» **Work to complete**: Beginning at the top of the material, repeat each line exactly, and stop once the line with "Image resolution: width=663" has been written.

» **Records shown**:
▬▬▬▬▬▬
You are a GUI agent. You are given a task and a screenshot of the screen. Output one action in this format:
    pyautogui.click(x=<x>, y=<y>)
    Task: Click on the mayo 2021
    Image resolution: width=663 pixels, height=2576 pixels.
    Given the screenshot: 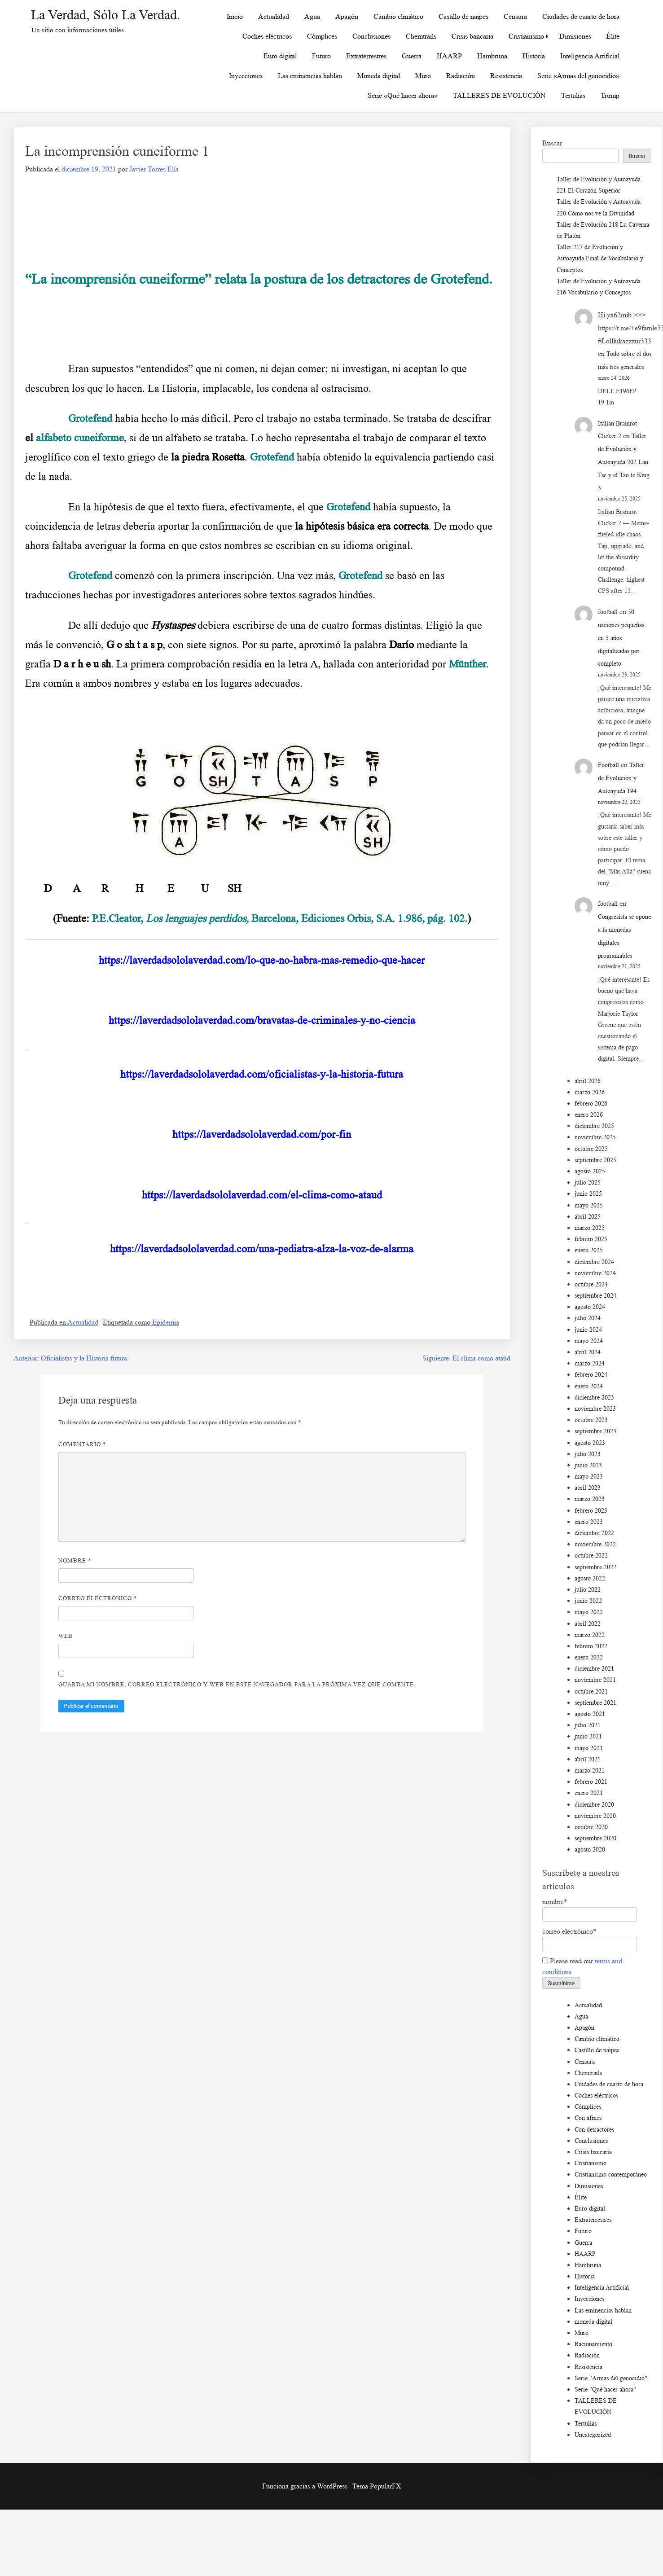 What is the action you would take?
    pyautogui.click(x=589, y=1748)
    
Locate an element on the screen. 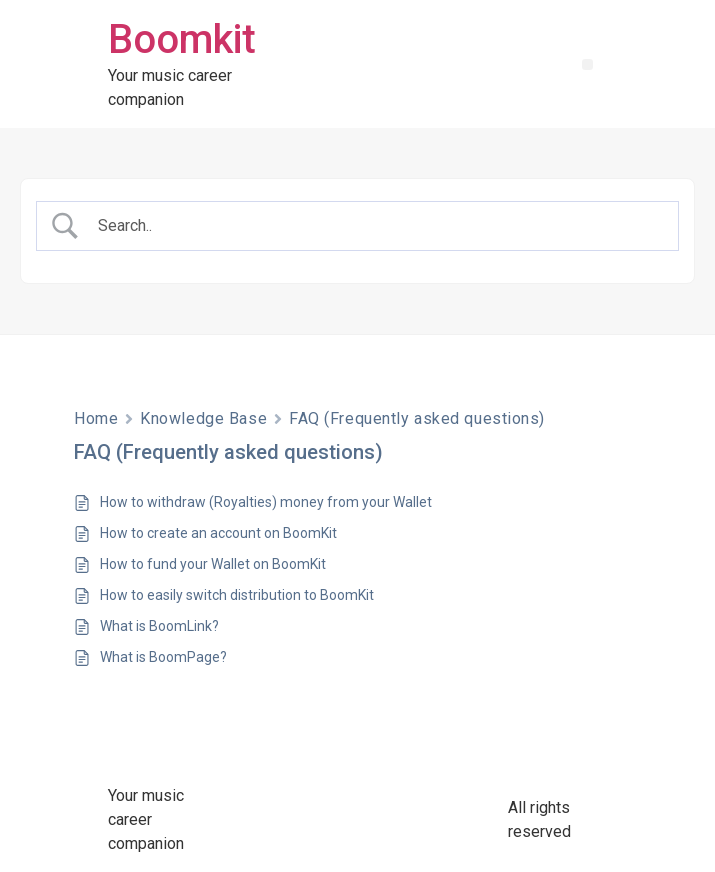 The height and width of the screenshot is (872, 715). What is BoomLink? is located at coordinates (159, 626).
▬▬▬▬▬▬
» **Written solution**:
You are a GUI agent. You are given a task and a screenshot of the screen. Output one action in this format:
    pyautogui.click(x=<x>, y=<y>)
    Task: Click on the mayo 2021
    Image resolution: width=663 pixels, height=2576 pixels.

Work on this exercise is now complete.